Pada tingkat banding, Majelis Hakim Pengadilan Pajak memutuskan untuk mengabulkan seluruh permohonan banding yang diajukan oleh wajib pajak. Kemudian, di tingkat PK, Mahkamah Agung menolak permohonan PK yang diajukan oleh otoritas pajak.

Apabila tertarik membaca putusan ini lebih lengkap, kunjungi laman Direktori Putusan Mahkamah Agung atau Perpajakan ID.

Kronologi
WAJIB pajak mengajukan banding ke Pengadilan Pajak atas keberatannya terhadap penetapan otoritas pajak. Majelis Hakim Pengadilan Pajak berpendapat saat terutangnya PPN ialah ketika dimulainya pemanfaatan JKP dari luar daerah pabean.

Adapun yang dimaksud dengan saat dimulainya pemanfaatan JKP dari luar daerah pabean adalah pada saat nilai tagihan diketahui secara pasti untuk dibayarkan kepada X Co. Dalam kasus ini, wajib pajak baru bisa memastikan nilai tagihan X Co setelah adanya persetujuan dari kedua belah pihak. Kemudian, nilai tagihan yang telah disepakati tersebut dicatat di dalam pembukuan wajib pajak.

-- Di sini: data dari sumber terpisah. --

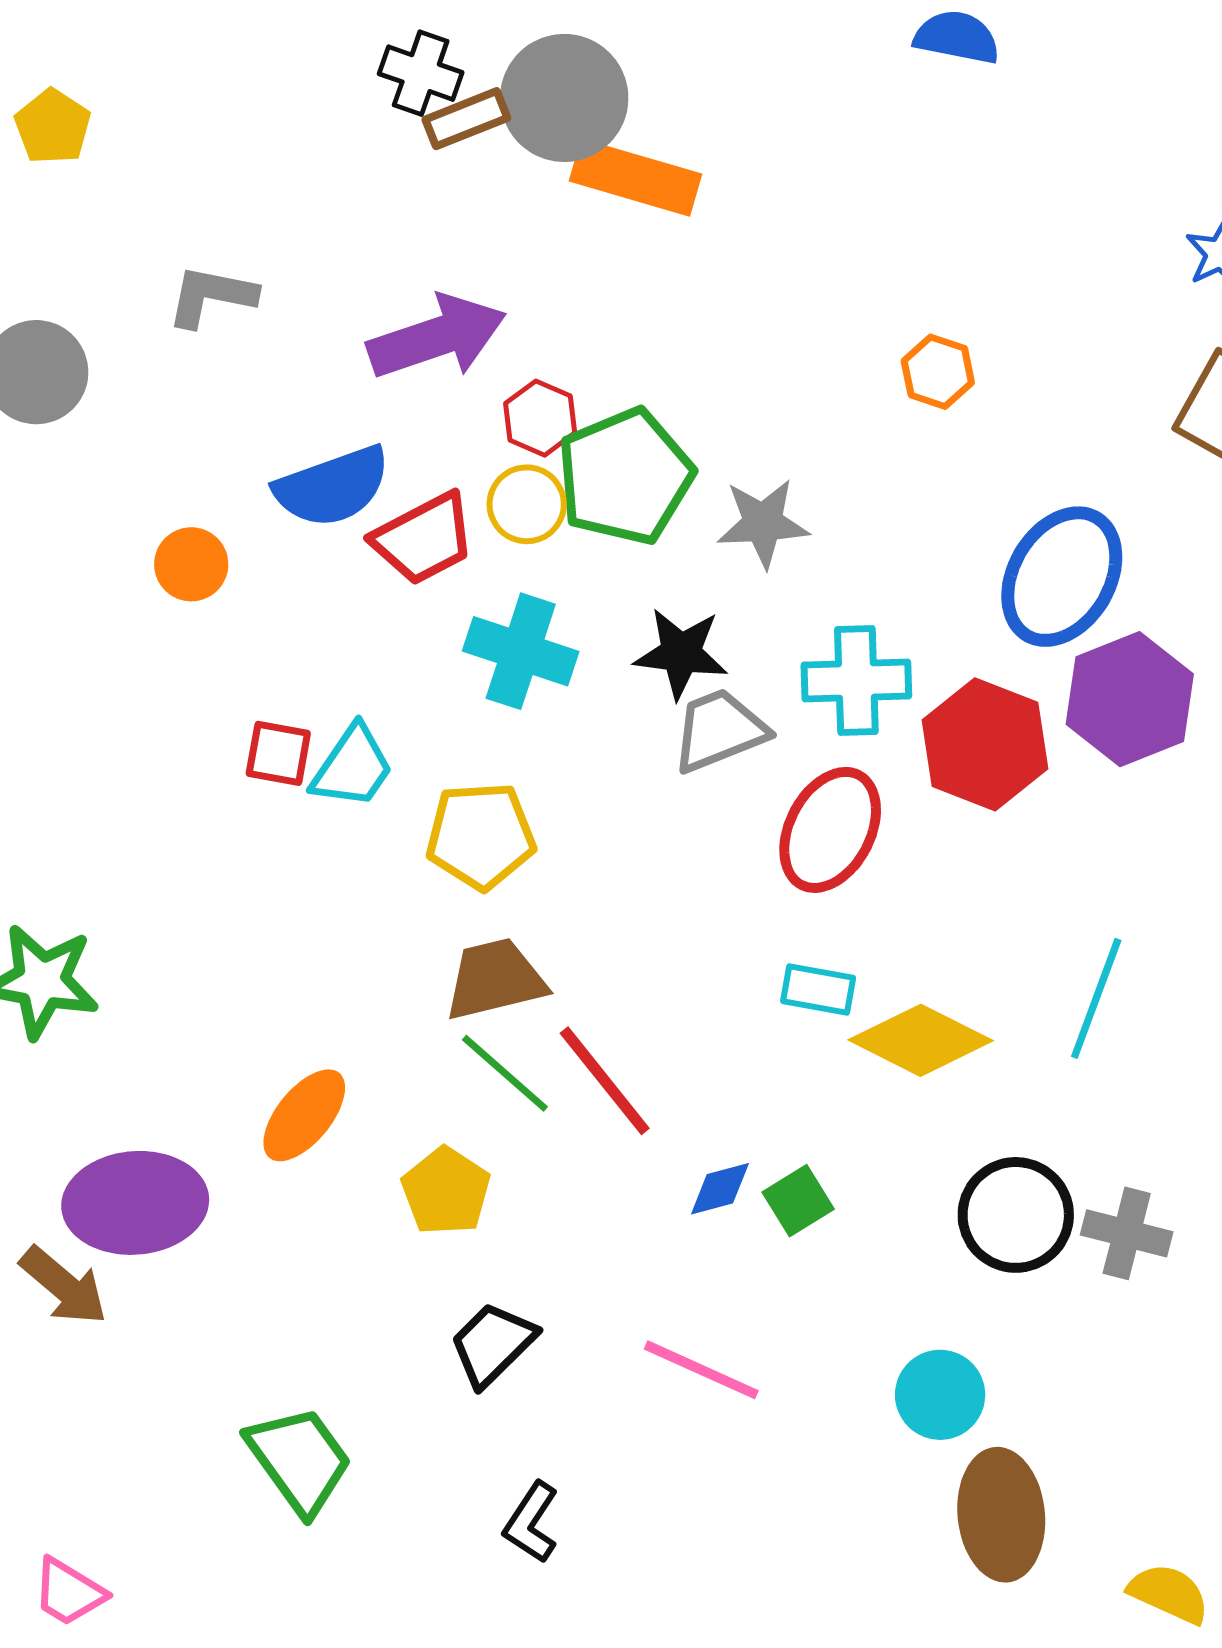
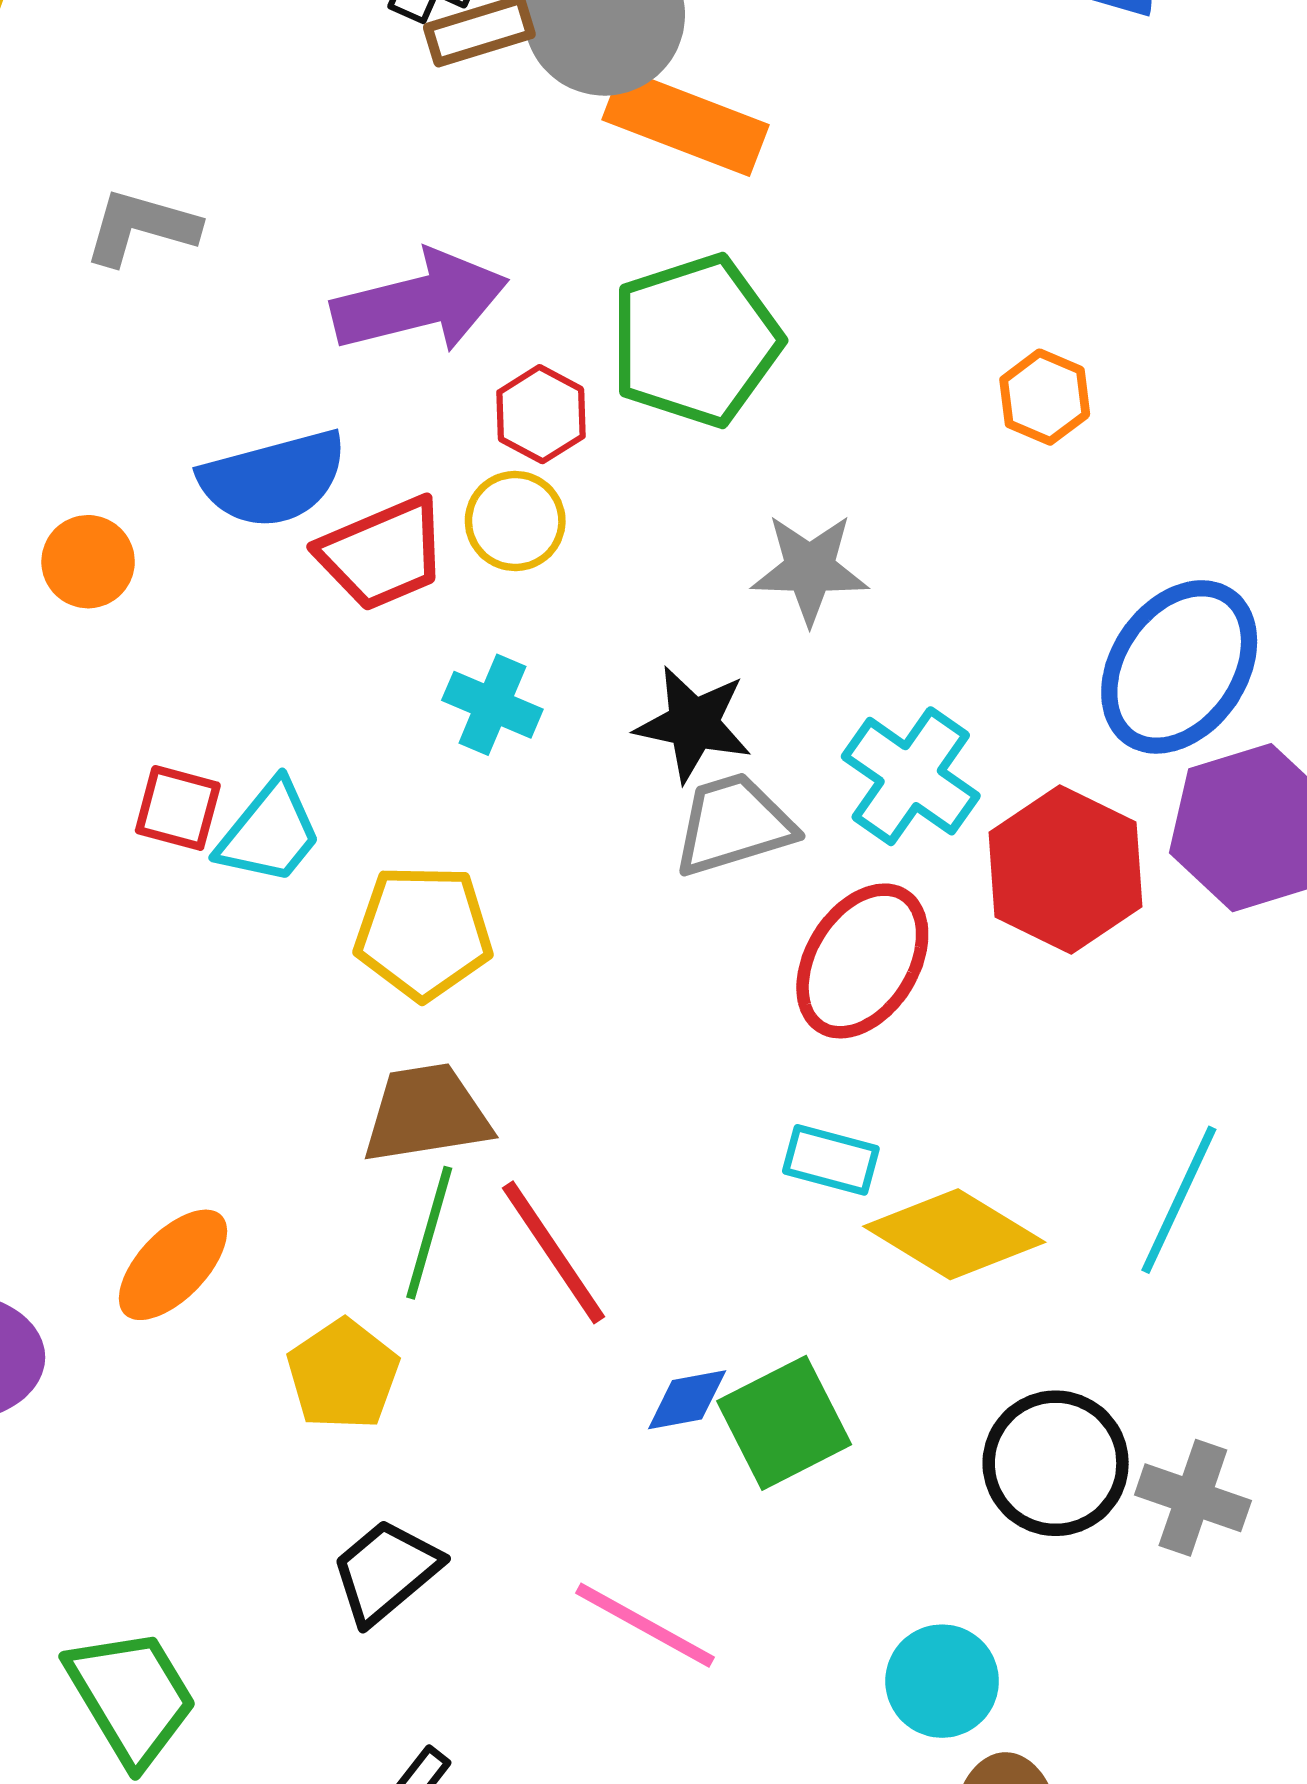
green pentagon: (625, 477) -> (695, 340), moved
cyan cross: (521, 651) -> (492, 705), size x0.7
cyan cross: (856, 681) -> (911, 776), turned 32
green line: (505, 1073) -> (429, 1233), turned 60
green square: (798, 1201) -> (784, 1423), size x1.5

Terhadap permohonan banding tersebut, Majelis Hakim Pengadilan Pajak menyatakan mengabulkan seluruh permohonan banding yang diajukan oleh wajib pajak. Kemudian, dengan diterbitkannya Putusan Pengadilan Pajak Nomor Put.22336/PP/M.VII/16/2010 tanggal 25 Februari 2010, otoritas pajak mengajukan upaya hukum PK secara tertulis di Kepaniteraan Pengadilan Pajak pada 24 Juni 2010.

Pokok sengketa dalam perkara ini adalah koreksi PPN masukan sehubungan dengan perbedaan pengakuan saat terutangnya PPN atas pemanfaatan jasa dari luar daerah pabean yang tidak dipertahankan oleh Majelis Hakim Pengadilan Pajak.

Pendapat Pihak yang Bersengketa
PEMOHON PK menyatakan keberatan atas pertimbangan hukum Majelis Hakim Pengadilan Pajak. Dalam perkara ini, Termohon PK menggunakan jasa dari X Co yang berdomisili di luar daerah pabean Indonesia. Atas transaksi tersebut, Termohon PK memiliki kewajiban untuk membayar sejumlah PPN yang terutang atas pemanfaatan JKP dari luar daerah pabean.

Adapun persoalan dalam sengketa ini berkaitan dengan perbedaan interpretasi dalam menentukan saat terutangnya PPN antara Termohon PK dengan Pemohon PK.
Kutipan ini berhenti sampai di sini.